Exercise directions
Lines to return, exactly: from the line with "তারে আমি ধরেছি বাঁশিতে।" to the line with "যেথা যে অমৃতধারা উৎসারিল যুগে যুগান্তরে" in the entries below, both included.

------------------------------

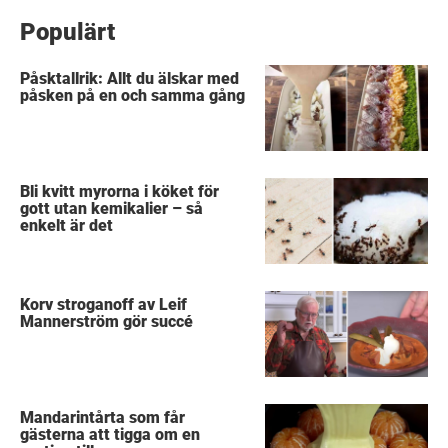
Populärt
Påsktallrik: Allt du älskar med
påsken på en och samma gång
Bli kvitt myrorna i köket för
gott utan kemikalier – så
enkelt är det
Korv stroganoff av Leif
Mannerström gör succé
Mandarintårta som får
gästerna att tigga om en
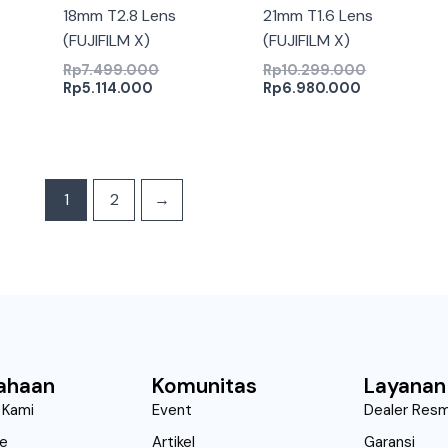
18mm T2.8 Lens
21mm T1.6 Lens
(FUJIFILM X)
(FUJIFILM X)
Rp
7.499.000
Rp
10.299.000
Rp
5.114.000
Rp
6.980.000
1
2
→
ahaan
Komunitas
Layanan
 Kami
Event
Dealer Resm
ne
Artikel
Garansi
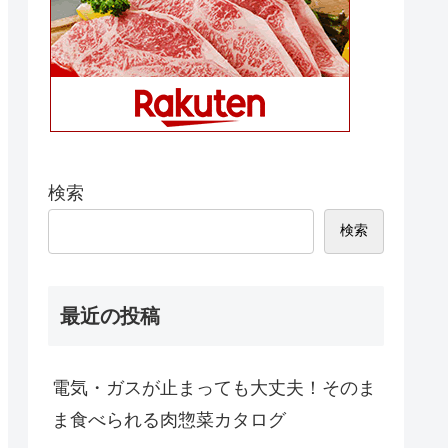
検索
検索
最近の投稿
電気・ガスが止まっても大丈夫！そのま
ま食べられる肉惣菜カタログ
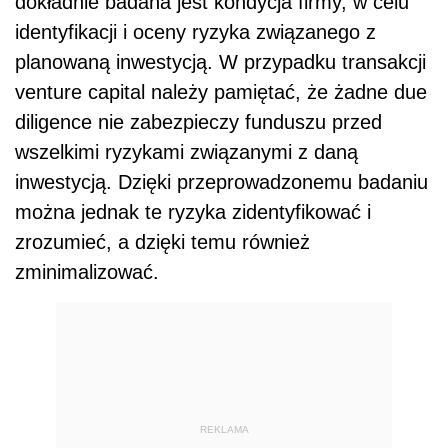
dokładnie badana jest kondycja firmy, w celu
identyfikacji i oceny ryzyka związanego z
planowaną inwestycją. W przypadku transakcji
venture capital należy pamiętać, że żadne due
diligence nie zabezpieczy funduszu przed
wszelkimi ryzykami związanymi z daną
inwestycją. Dzięki przeprowadzonemu badaniu
można jednak te ryzyka zidentyfikować i
zrozumieć, a dzięki temu również
zminimalizować.
REKLAMA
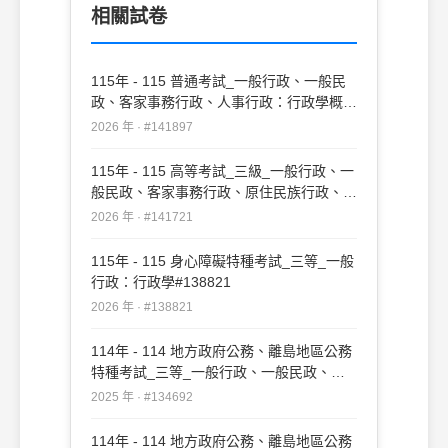
相關試卷
115年 - 115 普通考試_一般行政、一般民
政、客家事務行政、人事行政：行政學概要
#141897
2026 年 · #141897
115年 - 115 高等考試_三級_一般行政、一
般民政、客家事務行政、原住民族行政、人
事行政、法律廉政：行政學#141721
2026 年 · #141721
115年 - 115 身心障礙特種考試_三等_一般
行政：行政學#138821
2026 年 · #138821
114年 - 114 地方政府公務、離島地區公務
特種考試_三等_一般行政、一般民政、原
住民族行政、人事行政、法律廉政：行政學
2025 年 · #134692
#134692
114年 - 114 地方政府公務、離島地區公務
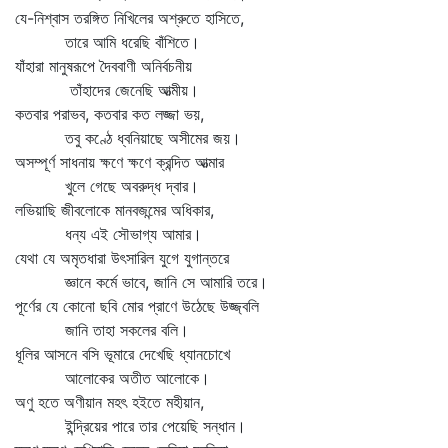
যে-নিশ্বাস তরঙ্গিত নিখিলের অশ্রুতে হাসিতে,
তারে আমি ধরেছি বাঁশিতে।
যাঁহারা মানুষরূপে দৈববাণী অনির্বচনীয়
তাঁহাদের জেনেছি আত্মীয়।
কতবার পরাভব, কতবার কত লজ্জা ভয়,
তবু কণ্ঠে ধ্বনিয়াছে অসীমের জয়।
অসম্পূর্ণ সাধনায় ক্ষণে ক্ষণে ক্রন্দিত আত্মার
খুলে গেছে অবরুদ্ধ দ্বার।
লভিয়াছি জীবলোকে মানবজন্মের অধিকার,
ধন্য এই সৌভাগ্য আমার।
যেথা যে অমৃতধারা উৎসারিল যুগে যুগান্তরে
জ্ঞানে কর্মে ভাবে, জানি সে আমারি তরে।
পূর্ণের যে কোনো ছবি মোর প্রাণে উঠেছে উজ্জ্বলি
জানি তাহা সকলের বলি।
ধূলির আসনে বসি ভূমারে দেখেছি ধ্যানচোখে
আলোকের অতীত আলোকে।
অণু হতে অণীয়ান মহৎ হইতে মহীয়ান,
ইন্দ্রিয়ের পারে তার পেয়েছি সন্ধান।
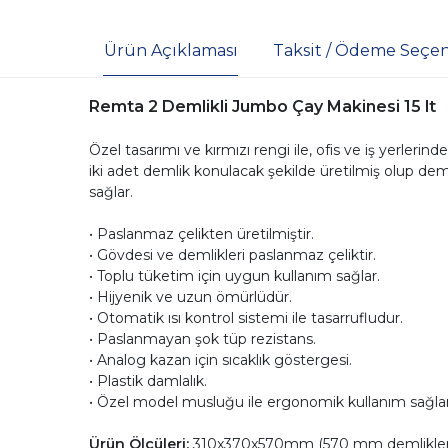
Ürün Açıklaması
Taksit / Ödeme Seçen
Remta 2 Demlikli Jumbo Çay Makinesi 15 lt
Özel tasarımı ve kırmızı rengi ile, ofis ve iş yerleri
iki adet demlik konulacak şekilde üretilmiş olup demli
sağlar.
• Paslanmaz çelikten üretilmiştir.
• Gövdesi ve demlikleri paslanmaz çeliktir.
• Toplu tüketim için uygun kullanım sağlar.
• Hijyenik ve uzun ömürlüdür.
• Otomatik ısı kontrol sistemi ile tasarrufludur.
• Paslanmayan şok tüp rezistans.
• Analog kazan için sıcaklık göstergesi.
• Plastik damlalık.
• Özel model musluğu ile ergonomik kullanım sağlar
Ürün Ölçüleri:
310x370x570mm (570 mm demlikler d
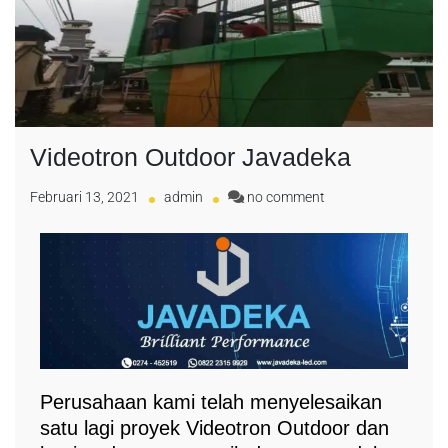
Videotron Outdoor Javadeka
Februari 13, 2021
admin
no comment
Perusahaan kami telah menyelesaikan
satu lagi proyek Videotron Outdoor dan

------------------------------

Final answer
তারে আমি ধরেছি বাঁশিতে।
যাঁহারা মানুষরূপে দৈববাণী অনির্বচনীয়
তাঁহাদের জেনেছি আত্মীয়।
কতবার পরাভব, কতবার কত লজ্জা ভয়,
তবু কণ্ঠে ধ্বনিয়াছে অসীমের জয়।
অসম্পূর্ণ সাধনায় ক্ষণে ক্ষণে ক্রন্দিত আত্মার
খুলে গেছে অবরুদ্ধ দ্বার।
লভিয়াছি জীবলোকে মানবজন্মের অধিকার,
ধন্য এই সৌভাগ্য আমার।
যেথা যে অমৃতধারা উৎসারিল যুগে যুগান্তরে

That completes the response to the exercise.